Thursday, January 28, 2021

Trip to Delacroix

So I drifted down to New Orleans

Where I's lucky to be employed

Working for while on a fishing boat

Right outside of Delacroix

Tangled up in Blue

Bob Dylan

 Years ago my friend and crewmate on White Pepper, Tom Woods, felt that Bob Dylan's "Tangled Up in Blue" was his anthem.  By the time we drifted apart I must have listened to the song one hundred times, at least. I wondered what "tangled up in blue" meant, but more so I always wondered where was Delacroix?

Delacroix is a fishing camp 38 miles south of New Orleans in the heart of the Mississippi River delta.  Just follow state highway 38 to 46, then take 300 until it runs out.

End of state highway 300

Fishing boat right outside of Delacroix

She was working in a topless joint

And I stopped in for a beer

I just kept looking at the sight of her face

In the spotlight so clear

Delacroix is an exotic place in the middle of a watery wilderness.  It consists only of boat docks, fishing charters and fishing camps. There is no topless joint and no bar. There is not even a convenience store.   There were several dorm like structures on huge stilts. 

Note the extreme precaution against storm surge

There is no evidence that Bob Dylan ever visited Delacroix, but Jan and I enjoyed our visit. And is was a pleasant drive. Along the way we drove over the N. Claiborne St. Bridge which was the cause of White Pepper's worse day ever as chronicled in a previous post.

N. Claiborne St. Bridge

In New Orleans who do you meet?  Musicians!  We were so fortunate to meet the crew  of Ms. B., an Islander 36.  Young Capt. Joel and mate Anna are new to sailing. They seemed happy enough to hang out with two grizzled sailors.  Joel with his friend Amin took us sailing on Lake Pontchartrain on a beautiful Sunday.  I made a few suggestions about the Ms. B. In return Joel and Amin took out their instruments and jammed while I steered. It was great!

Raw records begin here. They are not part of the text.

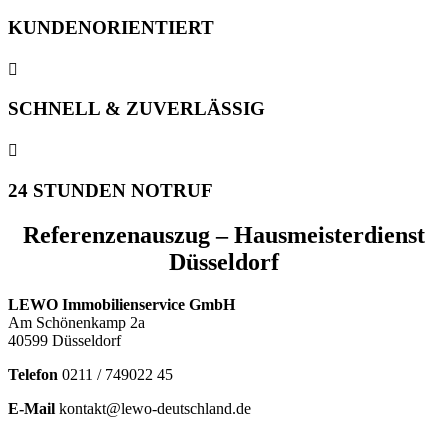
KUNDENORIENTIERT

SCHNELL & ZUVERLÄSSIG

24 STUNDEN NOTRUF
Referenzenauszug – Hausmeisterdienst
Düsseldorf
LEWO Immobilienservice GmbH
Am Schönenkamp 2a
40599 Düsseldorf
Telefon
0211 / 749022 45
E-Mail
kontakt@lewo-deutschland.de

Amin plays the baritone sax

Joel plays tuba. He gets a few gigs in New Orleans street bands. He also plays guitar and sings.


Sunday, November 15, 2020

Hurricane Zeta

We could not proceed.  The Industrial Lock (Inner Harbor) was closed for two or more months for repairs closing off the Gulf ICW inland route.  There was no will to go offshore around the boot of Louisiana with the onset of hurricane season.  Indeed tropical storm Cristobal rolled right over New Orleans only 5 days after we left her docked at the New Orleans Municipal Yacht Harbor.  That was the day after Memorial Day 2020.

We assessed that White Pepper was safer at the NOMYH than in Corpus Christi.  There was 360 protection from waves and sturdy floating docks. We did not know that 4 tropical systems would threaten her and two would make direct hits.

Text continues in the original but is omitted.